Looks good. Sink the df to staging partitioned by pickup year and month

In [None]:
df_green_final = (df_green
                  .withColumn("year", year('lpep_pickup_datetime'))
                  .withColumn("month", month('lpep_pickup_datetime'))
                 )

In [None]:
partitions = ['year', 'month']

(df_green_final
 .repartition(col(partitions[0]), col(partitions[1]))
 .write.mode("OVERWRITE")
 .option("maxRecordsPerFile", 1000000)
 .partitionBy(partitions)
 .parquet(green_output_path, compression="gzip"))

# FHV

In [None]:
fhv_path = f'{s3_bucket}/raw/nyc-tlc/fhv'
fhv_2015 = f'{fhv_path}/fhv_tripdata_2015*.csv.gz'
fhv_2016 = f'{fhv_path}/fhv_tripdata_2016*.csv.gz'
fhv_2017 = f'{fhv_path}/fhv_tripdata_2017*.csv.gz'
fhv_2018 = f'{fhv_path}/fhv_tripdata_2018*.csv.gz'
fhv_2019 = f'{fhv_path}/fhv_tripdata_2019*.csv.gz'
fhv_2020 = f'{fhv_path}/fhv_tripdata_2020*.csv.gz'
fhv_output_path = f'{s3_bucket}/staging/nyc-tlc/fhv'

## Explore 2020

Infer the schema and make manual adjustment

In [None]:
df4_raw = spark.read.csv(
    [fhv_2020],
    header=True,
    inferSchema=True,
    timestampFormat='yyyy-MM-dd HH:mm:ss',
)

In [None]:
df4_raw.printSchema()

In [None]:
df4_raw.show(5)

In [None]:
fhv_2020_schema = StructType([
    StructField('dispatching_base_num',StringType(),True),
    StructField('pickup_datetime',TimestampType(),True),
    StructField('dropoff_datetime',TimestampType(),True),
    StructField('PULocationID',IntegerType(),True),
    StructField('DOLocationID',IntegerType(),True),
    StructField('SR_Flag',StringType(),True)
])

## Explore 2015: Does Pickup_date includes time?

In [None]:
df1_raw = spark.read.csv(
    [fhv_2015],
    header=True,
    inferSchema=True,
    timestampFormat='yyyy-MM-dd HH:mm:ss',
)

In [None]:
df1_raw.show(5)

## Explore 2018: Duplicated dispatching_num?

In [None]:
fhv_2018_schema = StructType([
    StructField('pickup_datetime',TimestampType(),True),
    StructField('dropoff_datetime',TimestampType(),True),
    StructField('PULocationID',IntegerType(),True),
    StructField('DOLocationID',IntegerType(),True),
    StructField('dispatching_base_number',StringType(),True),
    StructField('dispatching_base_num',StringType(),True)
])

In [None]:
df2_raw = spark.read.csv(
    [fhv_2018],
    schema=fhv_2018_schema,
    header=True,
    timestampFormat='yyyy-MM-dd HH:mm:ss',
)

In [None]:
df2_raw.show(5)

In [None]:
df2_raw.count()

In [None]:
# Is the column all null?
df2_raw.select(count(when(col('dispatching_base_number').isNull(), 1))).show()

In [None]:
# Is the column all null?
df2_raw.select(count(when(col('dispatching_base_num').isNull(), 1))).show()

In [None]:
# What are those not null values?
df2_raw.filter(df2_raw['dispatching_base_number'].isNotNull()).show(5)

In [None]:
# Does the column only contain 1 and null?

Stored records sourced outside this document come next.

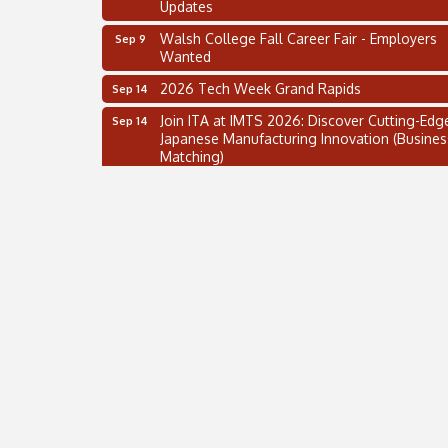
Walsh College Fall Career Fair - Employers
Sep 9
Wanted
2026 Tech Week Grand Rapids
Sep 14
Join ITA at IMTS 2026: Discover Cutting-Edg
Sep 14
Japanese Manufacturing Innovation (Busines
Matching)
Business, Brand & Influence Networking
Sep 14
APACC Blood of the Dragon
Oct 8
Automation Alley’s Trade Mission to Mexico
Nov 8
2 on the 2’s Webinar Series: AIAM and MMA
Aug 11
Oakland Thrive Coulter Cup Golf Outing
Aug 14
Thai Street Food Festival of Michigan
Aug 23
SBA Michigan's Lunch & Learn: SBIR & CMM
Aug 27
Updates
Walsh College Fall Career Fair - Employers
Sep 9
Wanted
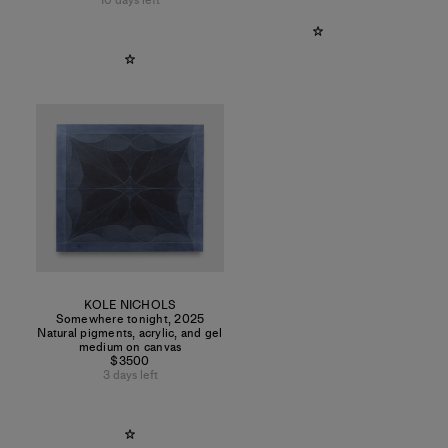
10 days left
KOLE NICHOLS
Somewhere tonight
,
2025
Natural pigments, acrylic, and gel
medium on canvas
$3500
3 days left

Yes
df2_raw.select('dispatching_base_number').summary().show()

## Data loading

### 2015-2016

In [None]:
fhv_2015_schema = StructType([
    StructField('dispatching_base_num',StringType(),True),
    StructField('pickup_datetime',TimestampType(),True),
    StructField('PULocationID',IntegerType(),True)
])

In [None]:
fhv_2015_2016_raw = spark.read.csv(
    [fhv_2015, fhv_2016],
    schema=fhv_2015_schema,
    header=True,
    timestampFormat='yyyy-MM-dd HH:mm:ss',
)

In [None]:
# Add more columns to make the schema the same across all years
# Add: dropoff_datetime, DOlocationID, SR_Flag

fhv_2015_2016 = (fhv_2015_2016_raw.withColumn('dropoff_datetime', lit(None).astype(TimestampType()))
                 .withColumn('DOlocationID', lit(None).astype(IntegerType()))
                 .withColumn('SR_Flag', lit(None).astype(StringType()))
               )

### 2017

In [None]:
fhv_2017_schema = StructType([
    StructField('dispatching_base_num',StringType(),True),
    StructField('pickup_datetime',TimestampType(),True),
    StructField('dropoff_datetime',TimestampType(),True),
    StructField('PULocationID',IntegerType(),True),
    StructField('DOLocationID',IntegerType(),True)
])

In [None]:
fhv_2017_raw = spark.read.csv(
    [fhv_2017],
    schema=fhv_2017_schema,
    header=True,
    timestampFormat='yyyy-MM-dd HH:mm:ss',
)

In [None]:
# Add more columns to make the schema the same across all years
# Add: SR_Flag

fhv_2017 = fhv_2017_raw.withColumn('SR_Flag', lit(None).astype(StringType()))

### 2018

In [None]:
fhv_2018_schema = StructType([
    StructField('pickup_datetime',TimestampType(),True),
    StructField('dropoff_datetime',TimestampType(),True),
    StructField('PULocationID',IntegerType(),True),
    StructField('DOLocationID',IntegerType(),True),
    StructField('dispatching_base_number',StringType(),True),
    StructField('dispatching_base_num',StringType(),True)
])

In [None]:
fhv_2018_raw = spark.read.csv(
    [fhv_2018],
    schema=fhv_2018_schema,
    header=True,
    timestampFormat='yyyy-MM-dd HH:mm:ss',
)

In [None]:
# Add more columns to make the schema the same across all years
# Add: SR_Flag
# Drop: dispatching_base_number

fhv_2018 = (fhv_2018_raw.withColumn('SR_Flag', lit(None).astype(StringType()))
            .drop('dispatching_base_number')
           )

### 2019-2020

In [None]:
fhv_2020_schema = StructType([
    StructField('dispatching_base_num',StringType(),True),
    StructField('pickup_datetime',TimestampType(),True),
    StructField('dropoff_datetime',TimestampType(),True),
    StructField('PULocationID',IntegerType(),True),
    StructField('DOLocationID',IntegerType(),True),
    StructField('SR_Flag',StringType(),True)
])

In [None]:
fhv_2019_2020_raw = spark.read.csv(
    [fhv_2019, fhv_2020],
    schema=fhv_2020_schema,
    header=True,
    timestampFormat='yyyy-MM-dd HH:mm:ss',
)

## Merge all years

In [None]:
df_fhv = (fhv_2015_2016
            .unionByName(fhv_2017)
            .unionByName(fhv_2018)
            .unionByName(fhv_2019_2020_raw)
           )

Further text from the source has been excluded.